The response should contain only those lines of the entries below that include the string "quote".

##### Records supplied

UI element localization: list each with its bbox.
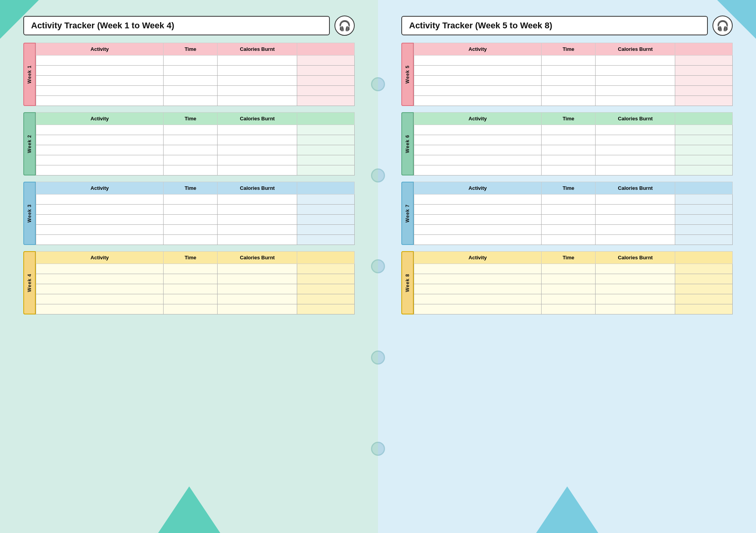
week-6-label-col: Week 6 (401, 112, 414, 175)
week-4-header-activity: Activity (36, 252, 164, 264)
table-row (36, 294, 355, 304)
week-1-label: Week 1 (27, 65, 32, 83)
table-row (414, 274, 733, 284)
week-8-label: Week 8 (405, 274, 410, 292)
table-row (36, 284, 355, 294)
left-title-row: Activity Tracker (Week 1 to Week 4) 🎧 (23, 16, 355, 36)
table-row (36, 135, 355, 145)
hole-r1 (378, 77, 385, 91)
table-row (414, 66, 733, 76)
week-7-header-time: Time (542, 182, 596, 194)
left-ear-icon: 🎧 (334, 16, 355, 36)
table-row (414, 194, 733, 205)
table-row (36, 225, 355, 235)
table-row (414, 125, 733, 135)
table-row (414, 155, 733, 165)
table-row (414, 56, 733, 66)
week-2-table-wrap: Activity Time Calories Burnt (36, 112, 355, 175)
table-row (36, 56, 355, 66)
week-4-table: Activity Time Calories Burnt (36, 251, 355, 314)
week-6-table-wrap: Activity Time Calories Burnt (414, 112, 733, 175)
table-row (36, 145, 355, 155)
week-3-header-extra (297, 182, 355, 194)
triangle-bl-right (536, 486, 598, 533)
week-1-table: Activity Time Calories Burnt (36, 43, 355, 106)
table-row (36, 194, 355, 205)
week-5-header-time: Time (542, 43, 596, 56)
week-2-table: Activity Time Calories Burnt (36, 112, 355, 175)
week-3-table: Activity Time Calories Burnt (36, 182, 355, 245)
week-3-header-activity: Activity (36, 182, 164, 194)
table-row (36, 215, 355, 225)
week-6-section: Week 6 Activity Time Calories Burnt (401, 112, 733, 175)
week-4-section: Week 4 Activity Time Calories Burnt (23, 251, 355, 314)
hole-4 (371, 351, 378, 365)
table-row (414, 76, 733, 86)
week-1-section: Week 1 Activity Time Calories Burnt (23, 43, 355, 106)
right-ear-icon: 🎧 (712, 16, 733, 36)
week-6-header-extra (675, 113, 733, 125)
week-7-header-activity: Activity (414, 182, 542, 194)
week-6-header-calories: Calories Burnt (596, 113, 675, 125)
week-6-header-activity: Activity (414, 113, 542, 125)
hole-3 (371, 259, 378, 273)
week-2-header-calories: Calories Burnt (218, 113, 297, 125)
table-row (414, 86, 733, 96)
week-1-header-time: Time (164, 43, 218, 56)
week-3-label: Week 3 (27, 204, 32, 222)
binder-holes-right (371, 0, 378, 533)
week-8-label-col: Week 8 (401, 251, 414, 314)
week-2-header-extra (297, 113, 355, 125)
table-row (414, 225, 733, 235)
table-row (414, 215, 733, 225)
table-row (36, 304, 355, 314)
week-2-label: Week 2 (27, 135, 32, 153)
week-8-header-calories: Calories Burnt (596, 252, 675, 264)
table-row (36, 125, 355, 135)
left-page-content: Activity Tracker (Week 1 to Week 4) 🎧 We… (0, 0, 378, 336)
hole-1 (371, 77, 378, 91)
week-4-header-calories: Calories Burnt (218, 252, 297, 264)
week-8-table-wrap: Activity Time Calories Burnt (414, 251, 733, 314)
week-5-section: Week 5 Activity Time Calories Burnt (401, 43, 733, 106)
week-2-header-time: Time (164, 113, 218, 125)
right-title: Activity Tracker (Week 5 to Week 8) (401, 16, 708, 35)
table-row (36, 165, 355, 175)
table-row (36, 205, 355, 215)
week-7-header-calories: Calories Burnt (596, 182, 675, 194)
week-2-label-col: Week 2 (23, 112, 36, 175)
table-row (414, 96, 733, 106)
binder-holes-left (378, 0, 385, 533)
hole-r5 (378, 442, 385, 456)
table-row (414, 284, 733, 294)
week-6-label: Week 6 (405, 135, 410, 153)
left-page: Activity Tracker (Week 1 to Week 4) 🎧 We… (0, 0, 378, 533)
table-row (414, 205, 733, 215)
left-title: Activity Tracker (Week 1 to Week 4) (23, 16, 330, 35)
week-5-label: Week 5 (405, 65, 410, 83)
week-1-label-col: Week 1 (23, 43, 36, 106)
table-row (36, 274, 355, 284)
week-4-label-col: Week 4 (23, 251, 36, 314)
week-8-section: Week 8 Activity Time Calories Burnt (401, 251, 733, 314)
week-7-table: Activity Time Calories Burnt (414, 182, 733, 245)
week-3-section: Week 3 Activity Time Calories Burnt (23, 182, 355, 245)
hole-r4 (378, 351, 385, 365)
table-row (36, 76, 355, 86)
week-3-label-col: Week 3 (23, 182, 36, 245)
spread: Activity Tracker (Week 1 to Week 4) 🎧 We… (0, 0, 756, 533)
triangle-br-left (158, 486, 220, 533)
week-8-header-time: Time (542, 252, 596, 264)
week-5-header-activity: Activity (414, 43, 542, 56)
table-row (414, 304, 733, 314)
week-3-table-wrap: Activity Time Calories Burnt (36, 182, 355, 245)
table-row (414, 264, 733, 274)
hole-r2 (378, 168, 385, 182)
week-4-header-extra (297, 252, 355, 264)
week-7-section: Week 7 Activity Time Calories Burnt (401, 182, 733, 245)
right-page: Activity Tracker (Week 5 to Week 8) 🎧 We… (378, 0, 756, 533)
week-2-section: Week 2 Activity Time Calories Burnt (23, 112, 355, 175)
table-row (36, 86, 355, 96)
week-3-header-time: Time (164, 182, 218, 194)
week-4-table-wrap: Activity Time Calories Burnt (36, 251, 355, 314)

##########
##### Records supplied

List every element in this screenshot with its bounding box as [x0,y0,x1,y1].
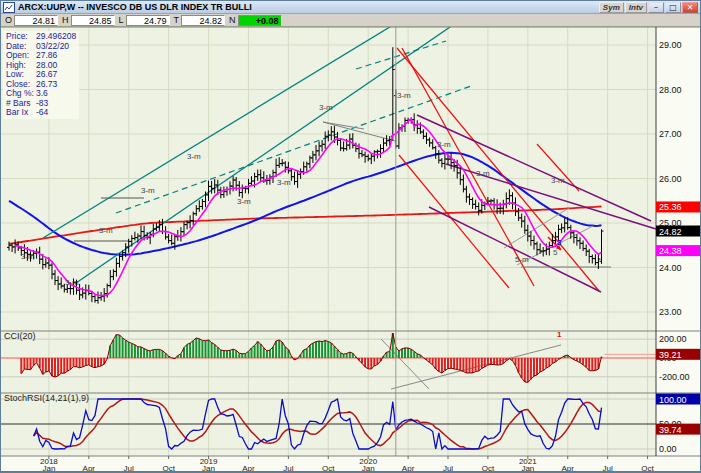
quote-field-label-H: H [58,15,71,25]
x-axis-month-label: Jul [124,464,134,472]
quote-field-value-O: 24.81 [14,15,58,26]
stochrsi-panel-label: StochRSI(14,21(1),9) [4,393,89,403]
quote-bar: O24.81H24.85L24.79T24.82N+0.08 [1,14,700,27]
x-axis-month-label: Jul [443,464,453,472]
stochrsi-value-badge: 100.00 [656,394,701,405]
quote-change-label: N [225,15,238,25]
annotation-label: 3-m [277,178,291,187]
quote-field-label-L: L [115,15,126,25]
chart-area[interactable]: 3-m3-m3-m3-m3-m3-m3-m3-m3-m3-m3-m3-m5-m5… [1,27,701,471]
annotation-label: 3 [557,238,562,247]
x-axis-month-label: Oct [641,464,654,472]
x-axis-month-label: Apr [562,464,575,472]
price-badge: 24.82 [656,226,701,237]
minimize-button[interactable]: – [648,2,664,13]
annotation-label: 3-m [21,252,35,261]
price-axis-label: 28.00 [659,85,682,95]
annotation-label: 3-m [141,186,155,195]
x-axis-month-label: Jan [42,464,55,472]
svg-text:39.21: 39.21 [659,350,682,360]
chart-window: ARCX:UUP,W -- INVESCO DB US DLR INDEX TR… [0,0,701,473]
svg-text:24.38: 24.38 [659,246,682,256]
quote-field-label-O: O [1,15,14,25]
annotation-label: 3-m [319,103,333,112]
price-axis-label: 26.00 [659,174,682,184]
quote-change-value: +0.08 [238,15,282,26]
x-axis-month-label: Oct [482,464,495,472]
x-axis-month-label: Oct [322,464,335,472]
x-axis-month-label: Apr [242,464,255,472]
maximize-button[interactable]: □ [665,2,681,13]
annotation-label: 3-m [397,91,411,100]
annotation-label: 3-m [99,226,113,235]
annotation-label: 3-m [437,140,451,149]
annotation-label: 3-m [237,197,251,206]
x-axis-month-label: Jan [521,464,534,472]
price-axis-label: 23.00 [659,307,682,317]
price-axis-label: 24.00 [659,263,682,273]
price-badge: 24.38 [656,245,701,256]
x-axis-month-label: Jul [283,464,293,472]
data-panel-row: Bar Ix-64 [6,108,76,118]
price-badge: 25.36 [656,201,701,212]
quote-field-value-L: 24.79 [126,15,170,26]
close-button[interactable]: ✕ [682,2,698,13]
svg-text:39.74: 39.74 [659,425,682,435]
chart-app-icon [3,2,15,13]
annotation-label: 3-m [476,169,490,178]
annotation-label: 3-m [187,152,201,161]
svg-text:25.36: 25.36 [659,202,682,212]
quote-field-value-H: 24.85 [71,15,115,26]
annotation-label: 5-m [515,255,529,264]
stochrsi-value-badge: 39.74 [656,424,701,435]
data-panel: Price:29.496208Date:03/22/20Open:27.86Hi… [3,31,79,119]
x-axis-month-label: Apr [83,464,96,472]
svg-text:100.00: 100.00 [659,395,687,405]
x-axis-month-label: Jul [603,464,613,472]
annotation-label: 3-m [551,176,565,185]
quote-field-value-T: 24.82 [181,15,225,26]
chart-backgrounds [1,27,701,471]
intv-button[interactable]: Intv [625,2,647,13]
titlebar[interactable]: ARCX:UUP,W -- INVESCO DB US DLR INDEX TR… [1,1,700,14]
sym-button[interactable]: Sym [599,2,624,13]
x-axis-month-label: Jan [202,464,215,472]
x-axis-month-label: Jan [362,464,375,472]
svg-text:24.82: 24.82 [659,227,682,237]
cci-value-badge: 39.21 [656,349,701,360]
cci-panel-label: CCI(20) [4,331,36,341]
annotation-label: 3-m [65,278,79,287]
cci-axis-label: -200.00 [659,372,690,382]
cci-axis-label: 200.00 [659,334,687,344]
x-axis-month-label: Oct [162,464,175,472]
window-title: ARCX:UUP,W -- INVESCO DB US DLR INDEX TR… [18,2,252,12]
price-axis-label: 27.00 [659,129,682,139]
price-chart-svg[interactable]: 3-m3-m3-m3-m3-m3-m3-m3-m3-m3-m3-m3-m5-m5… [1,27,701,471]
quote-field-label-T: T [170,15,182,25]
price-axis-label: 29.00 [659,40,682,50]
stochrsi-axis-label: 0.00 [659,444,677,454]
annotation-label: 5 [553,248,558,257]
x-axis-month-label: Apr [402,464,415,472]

##########

[Response]
quote-field-label-H: H [58,15,71,25]
quote-field-value-O: 24.81 [14,15,58,26]
quote-bar: O24.81H24.85L24.79T24.82N+0.08 [1,14,700,27]
quote-change-label: N [225,15,238,25]
quote-field-label-L: L [115,15,126,25]
quote-field-label-O: O [1,15,14,25]
quote-change-value: +0.08 [238,15,282,26]
quote-field-value-L: 24.79 [126,15,170,26]
quote-field-value-H: 24.85 [71,15,115,26]
quote-field-value-T: 24.82 [181,15,225,26]
quote-field-label-T: T [170,15,182,25]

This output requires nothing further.